ところが、人口が倍の1億2千万人いる日本の防災庁は、その半分ちょっとの352人。各都道府県の担当者である「ふるさと防災職員」を置いているというが、たった計46人。しかも、上記の352人にその数も含まれている。

 南海トラフ地震では、29万8千人の死者、1230万人もの避難者が想定されているというのに、こんな体制で何ができるというのか。予算や公務員数の抑制の問題などという言い訳は通用しない。なぜなら、高市内閣が7月31日に発足させた国家情報局は、約730人の体制でスタートしているからだ。

 さらに、同じく高市政権では、不法入国者取り締まりを強化すると称して出入国管理局の職員を今年度内226人緊急増員することを決めている。言っておくが、国家情報局にしても、出入国管理局にしても、直接的に国民の生命を守ってくれる組織ではない。

 国家情報局にいたっては、前身があの内閣情報調査室である。安全保障に資するどころか国際情勢の動きを察知する能力すらほとんどなく、組織のリソースの大半が国民の監視と、政権のための情報操作に使われることは目に見えている。そんな政権御用とスパイごっこしかできないような組織に700人以上の人員を投入しながら、何千万人もの生命を守る体制の中核が350人というのは、いくらなんでもありえないだろう。

 人数だけの問題ではない。もうひとつ問題なのは、防災庁に大した権限をもたせていないことだ。

 防災庁ができるのは、関係省庁に対して資料や説明を求め、必要な措置を「勧告」することができるだけ。

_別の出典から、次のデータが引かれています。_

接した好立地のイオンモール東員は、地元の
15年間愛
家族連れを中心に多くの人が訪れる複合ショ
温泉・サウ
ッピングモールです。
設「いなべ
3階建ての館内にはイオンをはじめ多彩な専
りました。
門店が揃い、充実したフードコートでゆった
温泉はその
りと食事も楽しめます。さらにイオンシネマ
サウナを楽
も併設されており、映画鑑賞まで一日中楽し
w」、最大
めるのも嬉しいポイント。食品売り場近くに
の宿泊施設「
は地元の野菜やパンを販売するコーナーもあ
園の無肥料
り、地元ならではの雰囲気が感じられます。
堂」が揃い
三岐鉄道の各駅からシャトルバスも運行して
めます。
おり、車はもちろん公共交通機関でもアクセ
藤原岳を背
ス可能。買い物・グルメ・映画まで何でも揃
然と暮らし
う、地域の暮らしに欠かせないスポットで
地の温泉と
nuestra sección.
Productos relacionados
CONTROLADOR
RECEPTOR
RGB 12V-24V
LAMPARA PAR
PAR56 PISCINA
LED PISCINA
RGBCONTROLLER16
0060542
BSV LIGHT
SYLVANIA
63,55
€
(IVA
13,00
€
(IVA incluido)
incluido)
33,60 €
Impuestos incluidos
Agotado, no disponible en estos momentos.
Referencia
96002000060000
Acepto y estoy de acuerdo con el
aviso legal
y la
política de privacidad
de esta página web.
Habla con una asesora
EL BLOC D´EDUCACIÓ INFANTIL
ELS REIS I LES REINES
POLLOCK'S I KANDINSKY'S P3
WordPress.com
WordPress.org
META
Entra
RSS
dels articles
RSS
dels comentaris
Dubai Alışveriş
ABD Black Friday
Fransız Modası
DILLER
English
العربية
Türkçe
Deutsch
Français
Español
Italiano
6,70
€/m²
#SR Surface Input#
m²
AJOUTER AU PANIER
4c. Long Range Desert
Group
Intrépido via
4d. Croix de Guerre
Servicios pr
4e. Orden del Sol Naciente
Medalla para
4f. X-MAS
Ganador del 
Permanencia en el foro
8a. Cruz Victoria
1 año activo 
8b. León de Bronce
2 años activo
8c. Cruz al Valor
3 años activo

命令することはできない。つまり、自衛隊や各自治体の消防、警察を重点的に投入したいと考えても、防災庁が直接命令し、動かすことはできないのだ。

 予算も非常に乏しいものだ。2026年度予算を見ると、設置・運営などの予算が45億円。新設する防災力強化総合交付金に35億円など、計202億円。防災予算は国土交通省や消防庁、各自治体にもあるとはいえ、防衛予算の約9兆円と比べると、約450分の1なのだ。これで1000万人以上の被害者の出る災害に対応できるはずがないだろう。